:: Given information
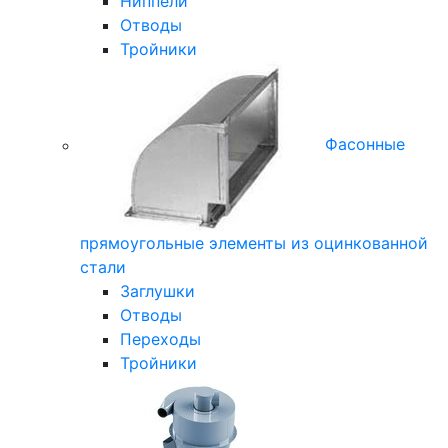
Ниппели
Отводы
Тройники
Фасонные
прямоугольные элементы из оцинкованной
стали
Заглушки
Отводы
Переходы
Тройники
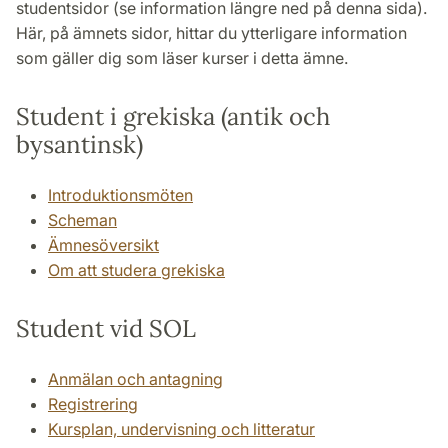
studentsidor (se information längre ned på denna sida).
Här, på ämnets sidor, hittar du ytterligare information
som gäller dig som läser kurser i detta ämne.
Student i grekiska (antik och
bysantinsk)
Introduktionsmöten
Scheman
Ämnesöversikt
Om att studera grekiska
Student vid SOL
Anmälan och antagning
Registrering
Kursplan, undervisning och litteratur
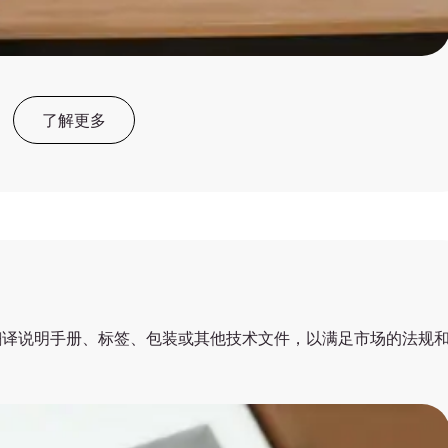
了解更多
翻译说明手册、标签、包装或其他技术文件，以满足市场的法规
::::
:: Given information
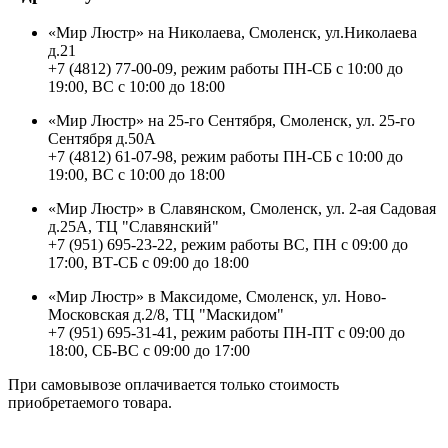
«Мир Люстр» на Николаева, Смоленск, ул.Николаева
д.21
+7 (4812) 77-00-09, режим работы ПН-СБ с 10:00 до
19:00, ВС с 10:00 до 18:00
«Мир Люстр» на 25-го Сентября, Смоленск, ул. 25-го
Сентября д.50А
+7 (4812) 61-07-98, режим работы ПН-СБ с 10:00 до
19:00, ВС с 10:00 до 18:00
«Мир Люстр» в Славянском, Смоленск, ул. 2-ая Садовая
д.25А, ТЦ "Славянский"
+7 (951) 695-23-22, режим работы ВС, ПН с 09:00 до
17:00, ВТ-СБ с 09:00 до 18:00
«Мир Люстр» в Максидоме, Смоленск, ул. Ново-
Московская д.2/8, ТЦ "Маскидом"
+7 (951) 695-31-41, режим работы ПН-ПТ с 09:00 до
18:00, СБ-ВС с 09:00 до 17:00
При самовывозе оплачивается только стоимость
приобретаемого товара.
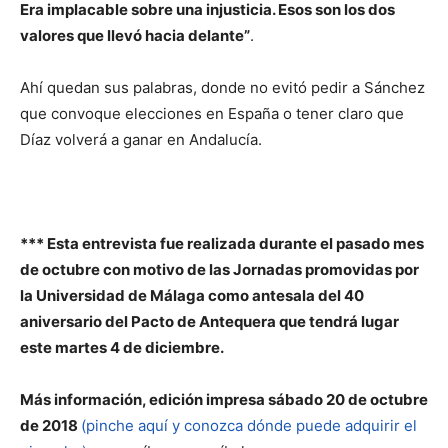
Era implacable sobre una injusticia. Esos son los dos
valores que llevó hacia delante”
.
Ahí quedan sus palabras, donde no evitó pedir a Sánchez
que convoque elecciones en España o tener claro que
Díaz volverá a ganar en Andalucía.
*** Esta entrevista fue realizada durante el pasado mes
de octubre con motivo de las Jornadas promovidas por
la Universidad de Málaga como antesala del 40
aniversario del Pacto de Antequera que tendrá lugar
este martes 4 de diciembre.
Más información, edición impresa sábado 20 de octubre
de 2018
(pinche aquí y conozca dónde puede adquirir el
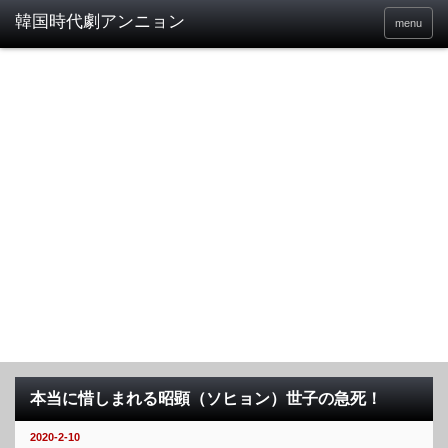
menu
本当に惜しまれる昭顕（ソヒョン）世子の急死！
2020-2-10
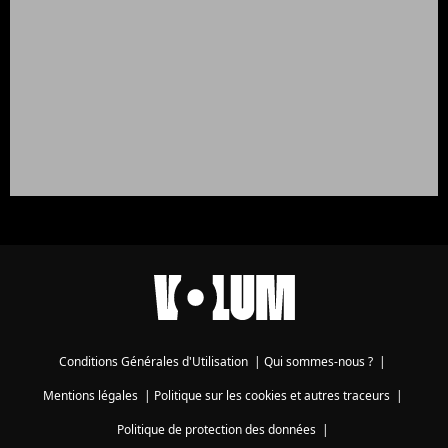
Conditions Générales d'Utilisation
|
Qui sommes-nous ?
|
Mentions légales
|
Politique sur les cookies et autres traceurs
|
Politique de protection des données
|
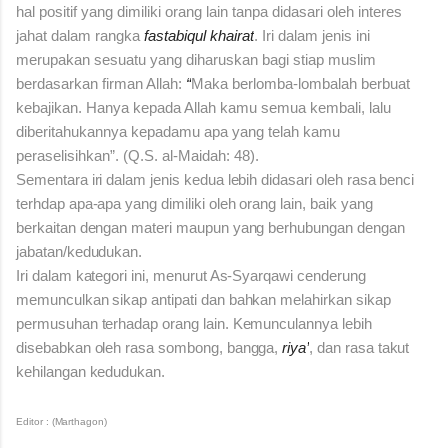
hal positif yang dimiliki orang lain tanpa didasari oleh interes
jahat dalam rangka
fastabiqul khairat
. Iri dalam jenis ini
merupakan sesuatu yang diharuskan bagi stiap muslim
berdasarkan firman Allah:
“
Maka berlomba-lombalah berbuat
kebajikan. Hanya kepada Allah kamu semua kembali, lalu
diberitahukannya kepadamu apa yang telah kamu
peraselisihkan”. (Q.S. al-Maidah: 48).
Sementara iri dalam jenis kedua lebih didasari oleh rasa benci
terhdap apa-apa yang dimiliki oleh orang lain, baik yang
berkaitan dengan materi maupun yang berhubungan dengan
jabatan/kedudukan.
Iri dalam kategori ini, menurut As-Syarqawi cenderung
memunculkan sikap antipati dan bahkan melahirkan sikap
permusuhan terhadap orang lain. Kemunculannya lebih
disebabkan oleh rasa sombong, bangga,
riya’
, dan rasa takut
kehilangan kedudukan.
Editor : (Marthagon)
::::
:: Given information
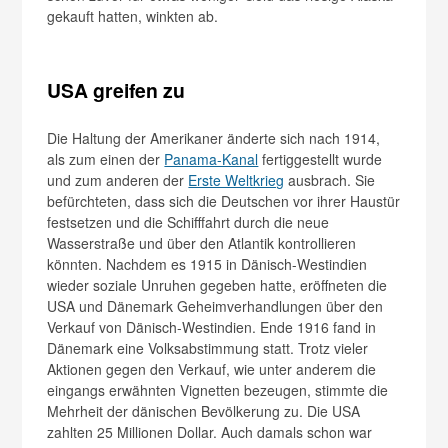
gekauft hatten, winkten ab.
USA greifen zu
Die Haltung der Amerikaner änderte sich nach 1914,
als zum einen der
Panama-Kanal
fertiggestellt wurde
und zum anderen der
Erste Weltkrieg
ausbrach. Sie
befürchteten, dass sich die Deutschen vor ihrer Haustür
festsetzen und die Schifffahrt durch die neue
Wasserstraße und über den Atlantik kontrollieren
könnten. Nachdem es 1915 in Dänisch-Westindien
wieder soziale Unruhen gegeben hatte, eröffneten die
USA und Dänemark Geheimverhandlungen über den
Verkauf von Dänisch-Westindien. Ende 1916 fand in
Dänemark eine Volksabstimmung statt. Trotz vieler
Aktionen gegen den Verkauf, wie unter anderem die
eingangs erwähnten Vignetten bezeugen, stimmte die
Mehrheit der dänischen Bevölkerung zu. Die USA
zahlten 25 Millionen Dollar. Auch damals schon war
::::
[Aim of the exercise] The range runs from the line above containing "Iri dalam kategori" to the line containing "Editor : (Marthagon)", inclusive. Restate those lines word for word and no others.

[Exercise answer]
Iri dalam kategori ini, menurut As-Syarqawi cenderung
memunculkan sikap antipati dan bahkan melahirkan sikap
permusuhan terhadap orang lain. Kemunculannya lebih
disebabkan oleh rasa sombong, bangga,
riya’
, dan rasa takut
kehilangan kedudukan.
Editor : (Marthagon)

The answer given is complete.